Son los hombres y mujeres sin techo
ni hogar. Se calcula que alrededor de treinta y cinco mil personas en España
sufren esta situación. Y eso que las estadísticas sólo contabilizan a los tienen
contacto con la asistencia pública o con las distintas asociaciones solidarias.
Cuando nos topamos con ellos, normalmente apartamos la mirada. Y en ese rápido
parpadeo los convertimos en invisibles. “Estoy
tan cerca de ti que no me ves”, decía una vez un cartel junto a un sin
techo.
En estos días, en el Claustro de los
Filipinos, de Valladolid, se está celebrando una exposición muy especial. En
ella se nos habla de la realidad incómoda del sinhogarismo, a través de objetos que forman parte de su vida
cotidiana: el banco de una plaza, el camastro de una cárcel, las ‘huellas’ y
los nombres de los ‘sinhogar’ muertos en los últimos años en esta ciudad, el
móvil que no se puede recargar, ¿dónde?, la ropa vieja y sucia, la mochila
rajada donde caben todos sus pertenencia, las frases llenas de prejuicios y
desprecio que les llueven encima: “mírale
qué sucio va”, “todo el día holgazaneando”, “¿te has fijado en el brik de
vino?”. Voluntarios de cáritas y los propios sintecho están también ahí.

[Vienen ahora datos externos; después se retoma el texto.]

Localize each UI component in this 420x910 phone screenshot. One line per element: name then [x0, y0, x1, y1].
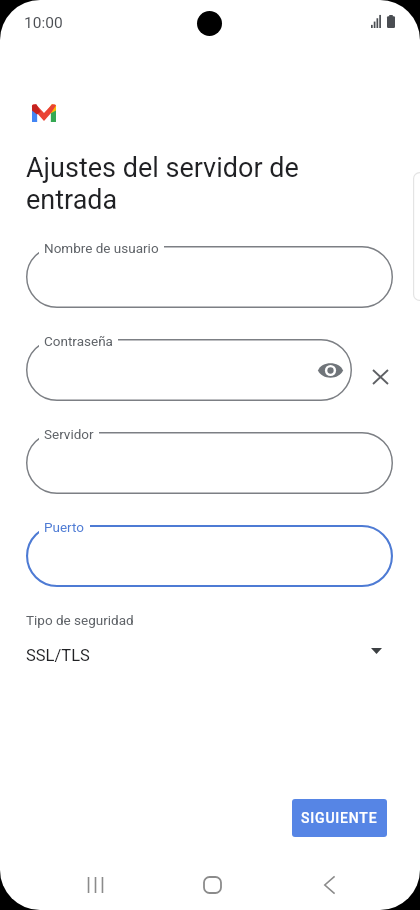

Pueden acompañarte por la exposición, si les permites acercarse y explicarse. En
mi visita coincidí con María Ángeles (una voluntaria del comedor vicenciano de La
Milagrosa) y con Jesús, un sintecho, que, después de dar tumbos y tumbos, después
de una vida de peripecias, desventuras y
sufrimiento, comenta que, desde la atalaya de su existencia, está viviendo una
etapa dulce: “Ahora me encuentro muy
bien. Tengo una habitación para mí solo. Voy a comer al comedor de la Milagrosa.

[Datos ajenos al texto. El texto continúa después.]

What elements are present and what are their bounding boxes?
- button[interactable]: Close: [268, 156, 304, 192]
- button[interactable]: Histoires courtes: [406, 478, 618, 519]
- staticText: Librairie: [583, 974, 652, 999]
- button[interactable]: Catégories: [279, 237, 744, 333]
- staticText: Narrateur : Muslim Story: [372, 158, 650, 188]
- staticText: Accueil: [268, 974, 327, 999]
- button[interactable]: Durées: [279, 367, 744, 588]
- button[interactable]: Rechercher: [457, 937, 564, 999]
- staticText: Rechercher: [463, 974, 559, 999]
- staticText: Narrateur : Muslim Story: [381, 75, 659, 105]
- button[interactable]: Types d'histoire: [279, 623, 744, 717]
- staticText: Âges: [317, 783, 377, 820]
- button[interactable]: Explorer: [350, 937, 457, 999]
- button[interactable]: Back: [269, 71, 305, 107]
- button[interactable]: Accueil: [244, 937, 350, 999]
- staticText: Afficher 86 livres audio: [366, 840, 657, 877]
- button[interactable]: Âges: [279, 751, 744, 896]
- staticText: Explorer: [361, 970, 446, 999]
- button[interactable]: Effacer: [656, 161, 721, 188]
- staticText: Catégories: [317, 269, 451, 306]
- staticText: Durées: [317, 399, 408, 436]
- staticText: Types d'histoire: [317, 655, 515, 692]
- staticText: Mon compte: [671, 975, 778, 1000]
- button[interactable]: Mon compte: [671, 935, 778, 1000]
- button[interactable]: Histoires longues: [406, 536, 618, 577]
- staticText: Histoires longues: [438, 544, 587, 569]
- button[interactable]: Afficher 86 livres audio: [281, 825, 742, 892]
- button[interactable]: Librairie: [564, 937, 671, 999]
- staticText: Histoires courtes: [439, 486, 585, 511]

He encontrado la paz y la serenidad que siempre fui buscando. Y he encontrado
un hogar. Me gusta rezar y eso también me da una gran paz. Cuando rezo, me
encuentro mucho mejor. Hablo con Dios y tengo mucha devoción al P. Pío. Y con un cierto orgullo me muestra una
medallita de Nuestra Señora de Garabandal que le regaló hace unos días una
mujer que visitó la exposición”.
Mendigos. Vagabundos. Errantes.
Sintecho. Sinhogar. Llegan de los territorios del fracaso, de los errores
propios y ajenos, de familias hechas añicos, de la cárcel y del paro, del
desahucio, del desequilibrio mental, del alcohol y de la droga, de la
disipación. Y de la mala suerte también. Pero, cuando en la noche, bajo el
cielo estrellado, o en la modorra de una calurosa tarde de estío bajo un
puente, repasan el álbum de su vida, algunos de ellos recuerdan que fueron ‘normales’.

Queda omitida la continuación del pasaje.